** Records supplied follows **

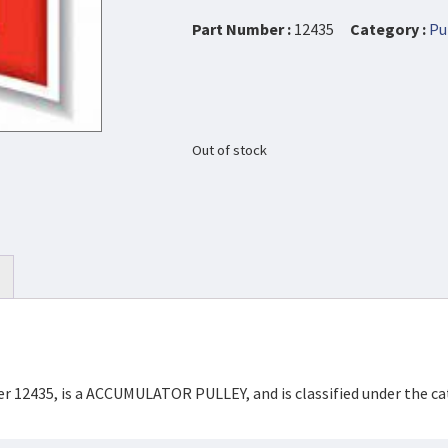
Part Number :
12435
Category :
Pu
Out of stock
er 12435, is a ACCUMULATOR PULLEY, and is classified under the 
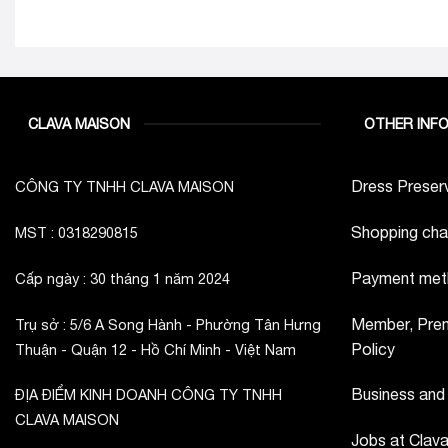
CLAVA MAISON
OTHER INF
Dress Preserv
CÔNG TY TNHH CLAVA MAISON
Shopping cha
MST : 0318290815
Payment met
Cấp ngày : 30 tháng 1 năm 2024
Member, Prem
Trụ sở : 5/6 A Song Hành - Phường Tân Hưng
Policy
Thuận - Quận 12 - Hồ Chí Minh - Việt Nam
Business and
ĐỊA ĐIỂM KINH DOANH CÔNG TY TNHH
CLAVA MAISON
Jobs at Clav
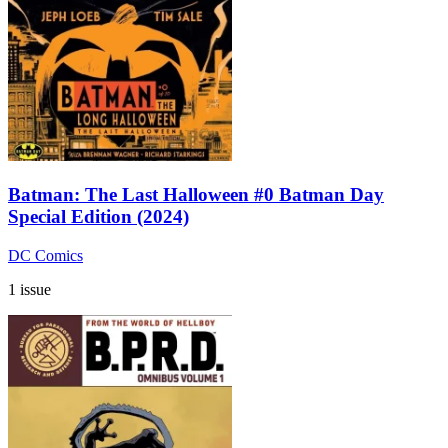
Batman: The Last Halloween #0 Batman Day
Special Edition (2024)
DC Comics
1 issue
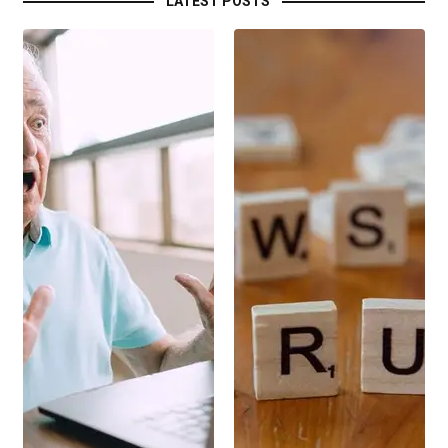
LATEST POSTS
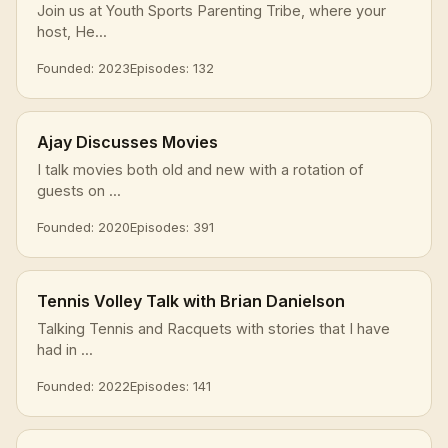
Join us at Youth Sports Parenting Tribe, where your
host, He...
Founded: 2023
Episodes: 132
Ajay Discusses Movies
I talk movies both old and new with a rotation of
guests on ...
Founded: 2020
Episodes: 391
Tennis Volley Talk with Brian Danielson
Talking Tennis and Racquets with stories that I have
had in ...
Founded: 2022
Episodes: 141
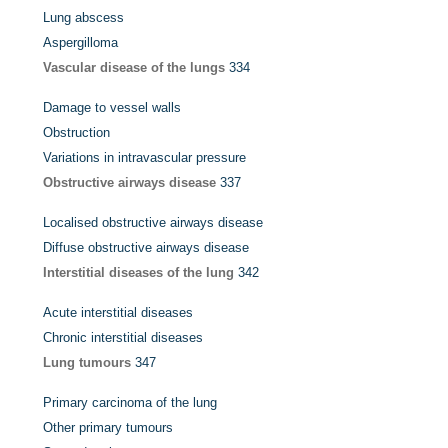
Lung abscess
Aspergilloma
Vascular disease of the lungs
334
Damage to vessel walls
Obstruction
Variations in intravascular pressure
Obstructive airways disease
337
Localised obstructive airways disease
Diffuse obstructive airways disease
Interstitial diseases of the lung
342
Acute interstitial diseases
Chronic interstitial diseases
Lung tumours
347
Primary carcinoma of the lung
Other primary tumours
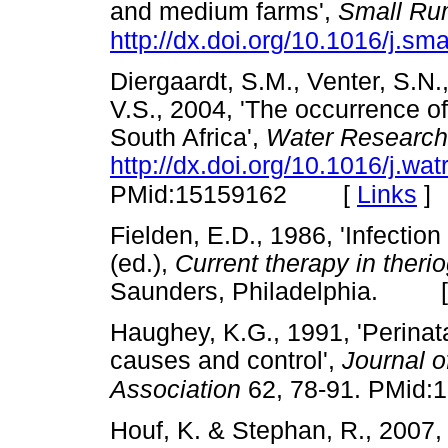
and medium farms',
Small Ru
http://dx.doi.org/10.1016/j.s
Diergaardt, S.M., Venter, S.N.,
V.S., 2004, 'The occurrence o
South Africa',
Water Research
http://dx.doi.org/10.1016/j.wa
[
Links
]
PMid:15159162
Fielden, E.D., 1986, 'Infection
(ed.),
Current therapy in theri
Saunders, Philadelphia. 
Haughey, K.G., 1991, 'Perinatal
causes and control',
Journal o
Association
62, 78-91. PMid:
Houf, K. & Stephan, R., 2007, 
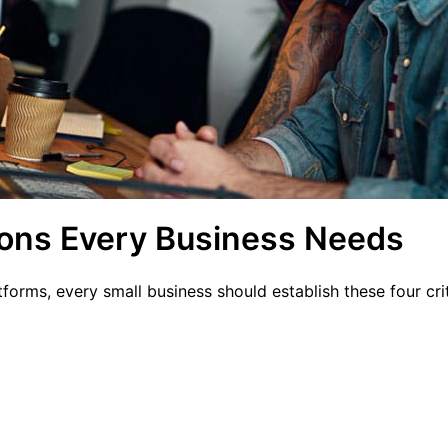
ions Every Business Needs
tforms, every small business should establish these four cr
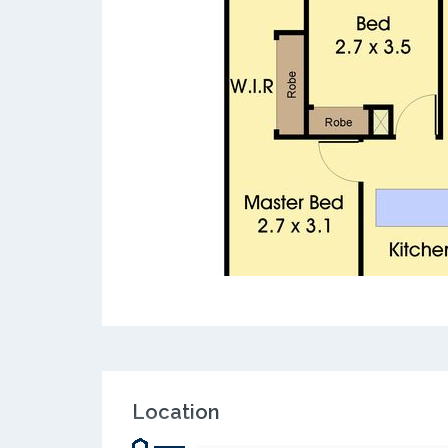
Location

** End of Records supplied **

Go through the records above and return every line that holds the string "Founded".

*Written solution:*
Founded: 2023
Founded: 2020
Founded: 2022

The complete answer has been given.